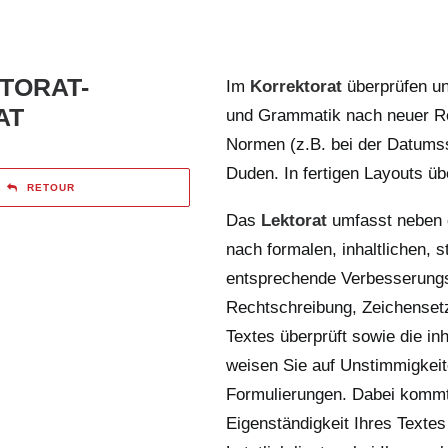
TORAT-
Im
Korrektorat
überprüfen un
AT
und Grammatik nach neuer Re
Normen (z.B. bei der Datums
Duden. In fertigen Layouts ü
RETOUR
Das
Lektorat
umfasst neben d
nach formalen, inhaltlichen, 
entsprechende Verbesserungs
Rechtschreibung, Zeichensetz
Textes überprüft sowie die in
weisen Sie auf Unstimmigkeite
Formulierungen. Dabei kommt
Eigenständigkeit Ihres Textes 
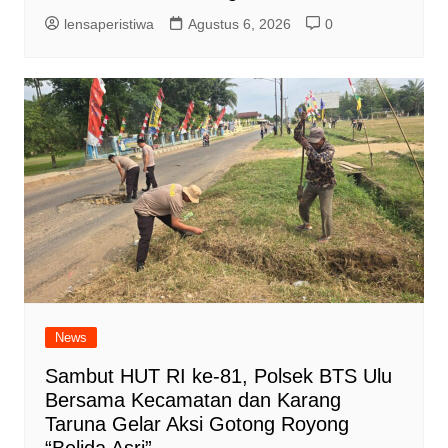
lensaperistiwa
Agustus 6, 2026
0
News
Sambut HUT RI ke-81, Polsek BTS Ulu
Bersama Kecamatan dan Karang
Taruna Gelar Aksi Gotong Royong
“Belida Asri”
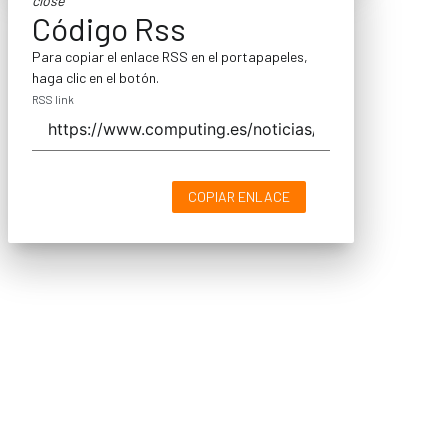
close
Código Rss
Para copiar el enlace RSS en el portapapeles,
haga clic en el botón.
RSS link
COPIAR ENLACE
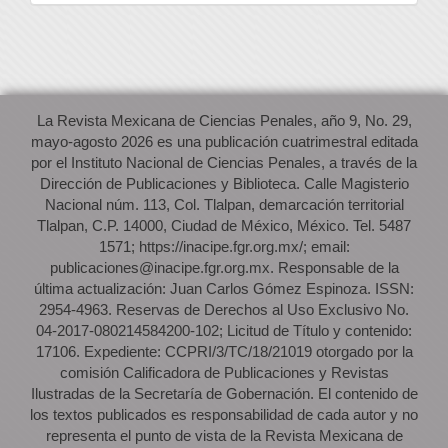
La Revista Mexicana de Ciencias Penales, año 9, No. 29,
mayo-agosto 2026 es una publicación cuatrimestral editada
por el Instituto Nacional de Ciencias Penales, a través de la
Dirección de Publicaciones y Biblioteca. Calle Magisterio
Nacional núm. 113, Col. Tlalpan, demarcación territorial
Tlalpan, C.P. 14000, Ciudad de México, México. Tel. 5487
1571; https://inacipe.fgr.org.mx/; email:
publicaciones@inacipe.fgr.org.mx. Responsable de la
última actualización: Juan Carlos Gómez Espinoza. ISSN:
2954-4963. Reservas de Derechos al Uso Exclusivo No.
04-2017-080214584200-102; Licitud de Título y contenido:
17106. Expediente: CCPRI/3/TC/18/21019 otorgado por la
comisión Calificadora de Publicaciones y Revistas
Ilustradas de la Secretaría de Gobernación. El contenido de
los textos publicados es responsabilidad de cada autor y no
representa el punto de vista de la Revista Mexicana de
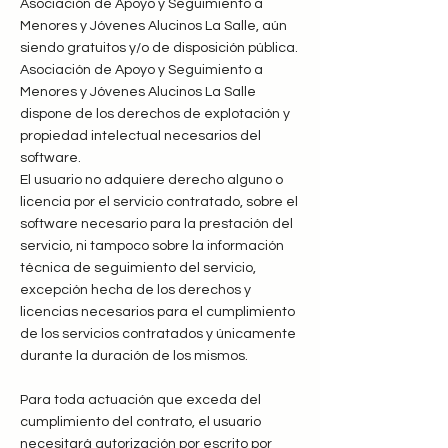
Asociación de Apoyo y Seguimiento a
Menores y Jóvenes Alucinos La Salle, aún
siendo gratuitos y/o de disposición pública.
Asociación de Apoyo y Seguimiento a
Menores y Jóvenes Alucinos La Salle
dispone de los derechos de explotación y
propiedad intelectual necesarios del
software.
El usuario no adquiere derecho alguno o
licencia por el servicio contratado, sobre el
software necesario para la prestación del
servicio, ni tampoco sobre la información
técnica de seguimiento del servicio,
excepción hecha de los derechos y
licencias necesarios para el cumplimiento
de los servicios contratados y únicamente
durante la duración de los mismos.
Para toda actuación que exceda del
cumplimiento del contrato, el usuario
necesitará autorización por escrito por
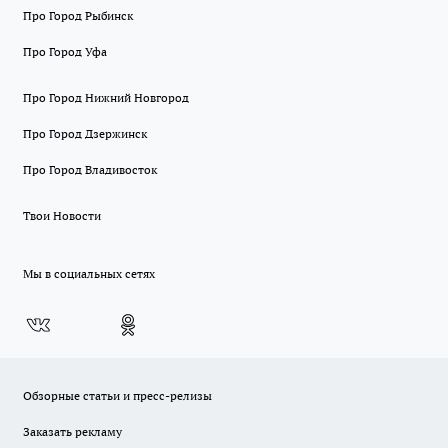
Про Город Рыбинск
Про Город Уфа
Про Город Нижний Новгород
Про Город Дзержинск
Про Город Владивосток
Твои Новости
Мы в социальных сетях
Обзорные статьи и пресс-релизы
Заказать рекламу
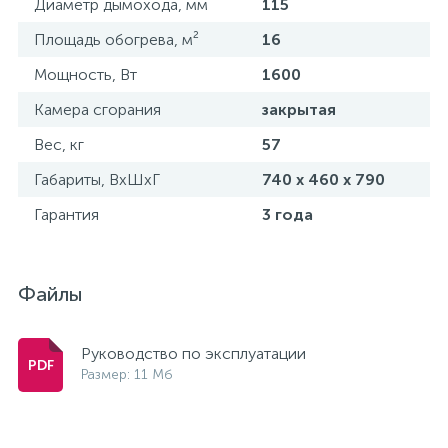
Диаметр дымохода, мм
115
Площадь обогрева, м²
16
Мощность, Вт
1600
Камера сгорания
закрытая
Вес, кг
57
Габариты, ВхШхГ
740 x 460 x 790
Гарантия
3 года
Файлы
Руководство по эксплуатации
Размер: 11 Мб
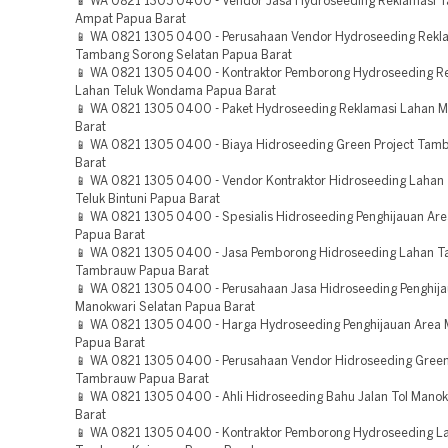
📱 WA 0821 1305 0400 - Vendor Jasa Hydroseeding Reklamasi 
Ampat Papua Barat
📱 WA 0821 1305 0400 - Perusahaan Vendor Hydroseeding Rekl
Tambang Sorong Selatan Papua Barat
📱 WA 0821 1305 0400 - Kontraktor Pemborong Hydroseeding R
Lahan Teluk Wondama Papua Barat
📱 WA 0821 1305 0400 - Paket Hydroseeding Reklamasi Lahan 
Barat
📱 WA 0821 1305 0400 - Biaya Hidroseeding Green Project Tam
Barat
📱 WA 0821 1305 0400 - Vendor Kontraktor Hidroseeding Laha
Teluk Bintuni Papua Barat
📱 WA 0821 1305 0400 - Spesialis Hidroseeding Penghijauan A
Papua Barat
📱 WA 0821 1305 0400 - Jasa Pemborong Hidroseeding Lahan 
Tambrauw Papua Barat
📱 WA 0821 1305 0400 - Perusahaan Jasa Hidroseeding Penghij
Manokwari Selatan Papua Barat
📱 WA 0821 1305 0400 - Harga Hydroseeding Penghijauan Area 
Papua Barat
📱 WA 0821 1305 0400 - Perusahaan Vendor Hidroseeding Green
Tambrauw Papua Barat
📱 WA 0821 1305 0400 - Ahli Hidroseeding Bahu Jalan Tol Mano
Barat
📱 WA 0821 1305 0400 - Kontraktor Pemborong Hydroseeding L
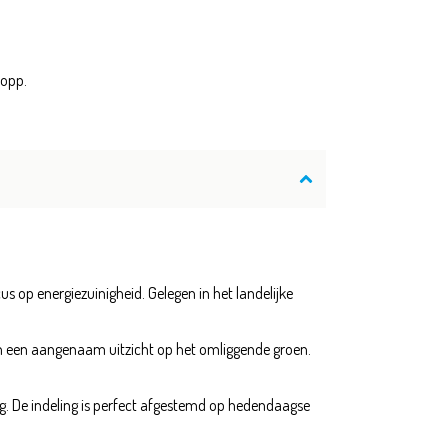
opp.
op energiezuinigheid. Gelegen in het landelijke
den een aangenaam uitzicht op het omliggende groen.
g. De indeling is perfect afgestemd op hedendaagse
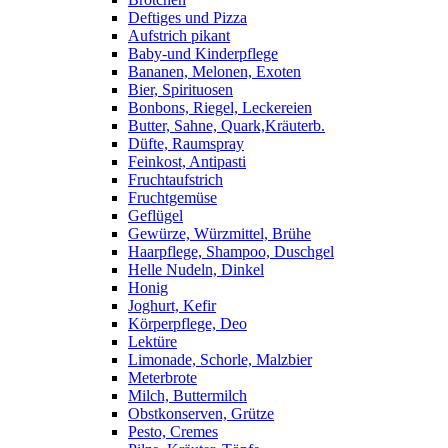
Deftiges und Pizza
Aufstrich pikant
Baby-und Kinderpflege
Bananen, Melonen, Exoten
Bier, Spirituosen
Bonbons, Riegel, Leckereien
Butter, Sahne, Quark,Kräuterb.
Düfte, Raumspray
Feinkost, Antipasti
Fruchtaufstrich
Fruchtgemüse
Geflügel
Gewürze, Würzmittel, Brühe
Haarpflege, Shampoo, Duschgel
Helle Nudeln, Dinkel
Honig
Joghurt, Kefir
Körperpflege, Deo
Lektüre
Limonade, Schorle, Malzbier
Meterbrote
Milch, Buttermilch
Obstkonserven, Grütze
Pesto, Cremes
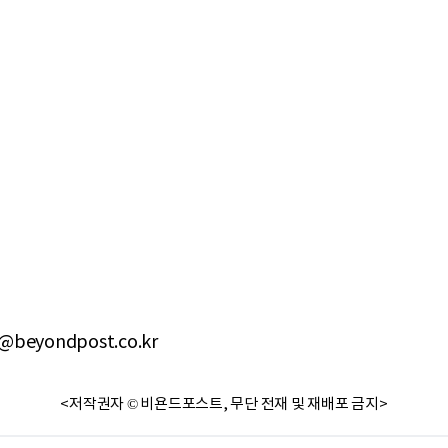
@beyondpost.co.kr
<저작권자 © 비욘드포스트, 무단 전재 및 재배포 금지>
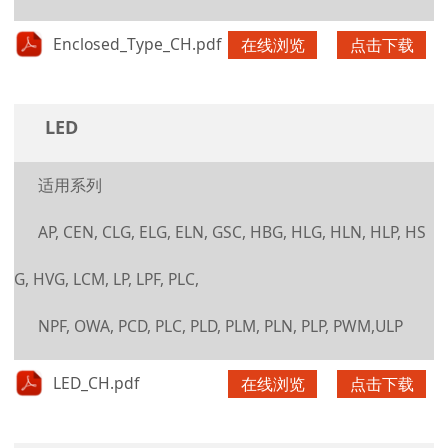
Enclosed_Type_CH.pdf
在线浏览
点击下载
LED
适用系列
AP, CEN, CLG, ELG, ELN, GSC, HBG, HLG, HLN, HLP, HS
G, HVG, LCM, LP, LPF, PLC,
NPF, OWA, PCD, PLC, PLD, PLM, PLN, PLP, PWM,ULP
LED_CH.pdf
在线浏览
点击下载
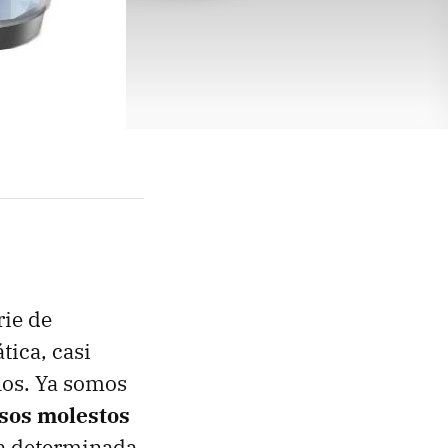
rie de
tica, casi
los. Ya somos
sos molestos
na determinada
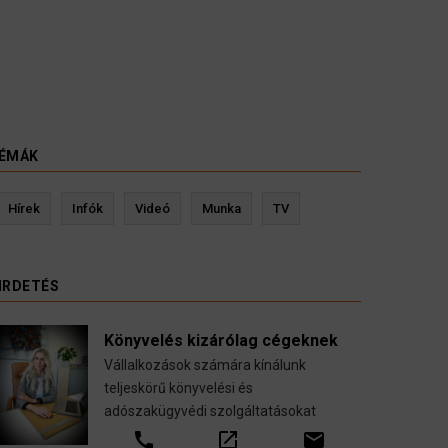
ÉMÁK
Kevin Ressler biztosítási szakértő
Langó
Hírek
Infók
Videó
Munka
TV
Gépjármű-, jogvédelmi-, felelősség-, baleset-,
nyugdíj-, fogászati biztosítások.
IRDETÉS
call
open_in_new
email
Könyvelés kizárólag cégeknek
Vállalkozások számára kínálunk
teljeskörű könyvelési és
adószakügyvédi szolgáltatásokat
call
open_in_new
email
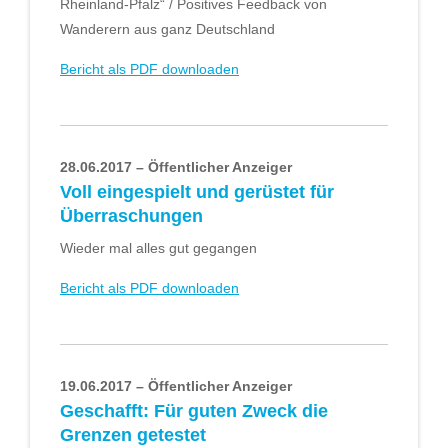
Rheinland-Pfalz“ / Positives Feedback von
Wanderern aus ganz Deutschland
Bericht als PDF downloaden
28.06.2017 – Öffentlicher Anzeiger
Voll eingespielt und gerüstet für
Überraschungen
Wieder mal alles gut gegangen
Bericht als PDF downloaden
19.06.2017 – Öffentlicher Anzeiger
Geschafft: Für guten Zweck die
Grenzen getestet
*-*-*
» What is being asked: Pictures do not belong in the copy. Please reproduce the entries above exactly otherwise.

» Written answer:
TORAT-
Im
Korrektorat
überprüfen un
AT
und Grammatik nach neuer Re
Normen (z.B. bei der Datums
Duden. In fertigen Layouts ü
RETOUR
Das
Lektorat
umfasst neben d
nach formalen, inhaltlichen, 
entsprechende Verbesserungs
Rechtschreibung, Zeichensetz
Textes überprüft sowie die in
weisen Sie auf Unstimmigkeite
Formulierungen. Dabei kommt
Eigenständigkeit Ihres Textes 
lensaperistiwa
Agustus 6, 2026
0
News
Sambut HUT RI ke-81, Polsek BTS Ulu
Bersama Kecamatan dan Karang
Taruna Gelar Aksi Gotong Royong
“Belida Asri”
close
Código Rss
Para copiar el enlace RSS en el portapapeles,
haga clic en el botón.
RSS link
COPIAR ENLACE
La Revista Mexicana de Ciencias Penales, año 9, No. 29,
mayo-agosto 2026 es una publicación cuatrimestral editada
por el Instituto Nacional de Ciencias Penales, a través de la
Dirección de Publicaciones y Biblioteca. Calle Magisterio
Nacional núm. 113, Col. Tlalpan, demarcación territorial
Tlalpan, C.P. 14000, Ciudad de México, México. Tel. 5487
1571; https://inacipe.fgr.org.mx/; email:
publicaciones@inacipe.fgr.org.mx. Responsable de la
última actualización: Juan Carlos Gómez Espinoza. ISSN:
2954-4963. Reservas de Derechos al Uso Exclusivo No.
04-2017-080214584200-102; Licitud de Título y contenido:
17106. Expediente: CCPRI/3/TC/18/21019 otorgado por la
comisión Calificadora de Publicaciones y Revistas
Ilustradas de la Secretaría de Gobernación. El contenido de
los textos publicados es responsabilidad de cada autor y no
representa el punto de vista de la Revista Mexicana de
Asociación de Apoyo y Seguimiento a
Menores y Jóvenes Alucinos La Salle, aún
siendo gratuitos y/o de disposición pública.
Asociación de Apoyo y Seguimiento a
Menores y Jóvenes Alucinos La Salle
dispone de los derechos de explotación y
propiedad intelectual necesarios del
software.
El usuario no adquiere derecho alguno o
licencia por el servicio contratado, sobre el
software necesario para la prestación del
servicio, ni tampoco sobre la información
técnica de seguimiento del servicio,
excepción hecha de los derechos y
licencias necesarios para el cumplimiento
de los servicios contratados y únicamente
durante la duración de los mismos.
Para toda actuación que exceda del
cumplimiento del contrato, el usuario
necesitará autorización por escrito por
Про Город Рыбинск
Про Город Уфа
Про Город Нижний Новгород
Про Город Дзержинск
Про Город Владивосток
Твои Новости
Мы в социальных сетях
Обзорные статьи и пресс-релизы
Заказать рекламу
Диаметр дымохода, мм
115
Площадь обогрева, м²
16
Мощность, Вт
1600
Камера сгорания
закрытая
Вес, кг
57
Габариты, ВхШхГ
740 x 460 x 790
Гарантия
3 года
Файлы
Руководство по эксплуатации
Размер: 11 Мб
📱 WA 0821 1305 0400 - Vendor Jasa Hydroseeding Reklamasi 
Ampat Papua Barat
📱 WA 0821 1305 0400 - Perusahaan Vendor Hydroseeding Rekl
Tambang Sorong Selatan Papua Barat
📱 WA 0821 1305 0400 - Kontraktor Pemborong Hydroseeding R
Lahan Teluk Wondama Papua Barat
📱 WA 0821 1305 0400 - Paket Hydroseeding Reklamasi Lahan 
Barat
📱 WA 0821 1305 0400 - Biaya Hidroseeding Green Project Tam
Barat
📱 WA 0821 1305 0400 - Vendor Kontraktor Hidroseeding Laha
Teluk Bintuni Papua Barat
📱 WA 0821 1305 0400 - Spesialis Hidroseeding Penghijauan A
Papua Barat
📱 WA 0821 1305 0400 - Jasa Pemborong Hidroseeding Lahan 
Tambrauw Papua Barat
📱 WA 0821 1305 0400 - Perusahaan Jasa Hidroseeding Penghij
Manokwari Selatan Papua Barat
📱 WA 0821 1305 0400 - Harga Hydroseeding Penghijauan Area 
Papua Barat
📱 WA 0821 1305 0400 - Perusahaan Vendor Hidroseeding Green
Tambrauw Papua Barat
📱 WA 0821 1305 0400 - Ahli Hidroseeding Bahu Jalan Tol Mano
Barat
📱 WA 0821 1305 0400 - Kontraktor Pemborong Hydroseeding L
opp.
op energiezuinigheid. Gelegen in het landelijke
den een aangenaam uitzicht op het omliggende groen.
g. De indeling is perfect afgestemd op hedendaagse
Deftiges und Pizza
Aufstrich pikant
Baby-und Kinderpflege
Bananen, Melonen, Exoten
Bier, Spirituosen
Bonbons, Riegel, Leckereien
Butter, Sahne, Quark,Kräuterb.
Düfte, Raumspray
Feinkost, Antipasti
Fruchtaufstrich
Fruchtgemüse
Geflügel
Gewürze, Würzmittel, Brühe
Haarpflege, Shampoo, Duschgel
Helle Nudeln, Dinkel
Honig
Joghurt, Kefir
Körperpflege, Deo
Lektüre
Limonade, Schorle, Malzbier
Meterbrote
Milch, Buttermilch
Obstkonserven, Grütze
Pesto, Cremes
@beyondpost.co.kr
<저작권자 © 비욘드포스트, 무단 전재 및 재배포 금지>
Enclosed_Type_CH.pdf
在线浏览
点击下载
LED
适用系列
AP, CEN, CLG, ELG, ELN, GSC, HBG, HLG, HLN, HLP, HS
G, HVG, LCM, LP, LPF, PLC,
NPF, OWA, PCD, PLC, PLD, PLM, PLN, PLP, PWM,ULP
LED_CH.pdf
在线浏览
点击下载
rie de
tica, casi
los. Ya somos
sos molestos
na determinada
ÉMÁK
Kevin Ressler biztosítási szakértő
Langó
Hírek
Infók
Videó
Munka
TV
Gépjármű-, jogvédelmi-, felelősség-, baleset-,
nyugdíj-, fogászati biztosítások.
IRDETÉS
call
open_in_new
email
Könyvelés kizárólag cégeknek
Vállalkozások számára kínálunk
teljeskörű könyvelési és
adószakügyvédi szolgáltatásokat
call
open_in_new
email
Rheinland-Pfalz“ / Positives Feedback von
Wanderern aus ganz Deutschland
Bericht als PDF downloaden
28.06.2017 – Öffentlicher Anzeiger
Voll eingespielt und gerüstet für
Überraschungen
Wieder mal alles gut gegangen
Bericht als PDF downloaden
19.06.2017 – Öffentlicher Anzeiger
Geschafft: Für guten Zweck die
Grenzen getestet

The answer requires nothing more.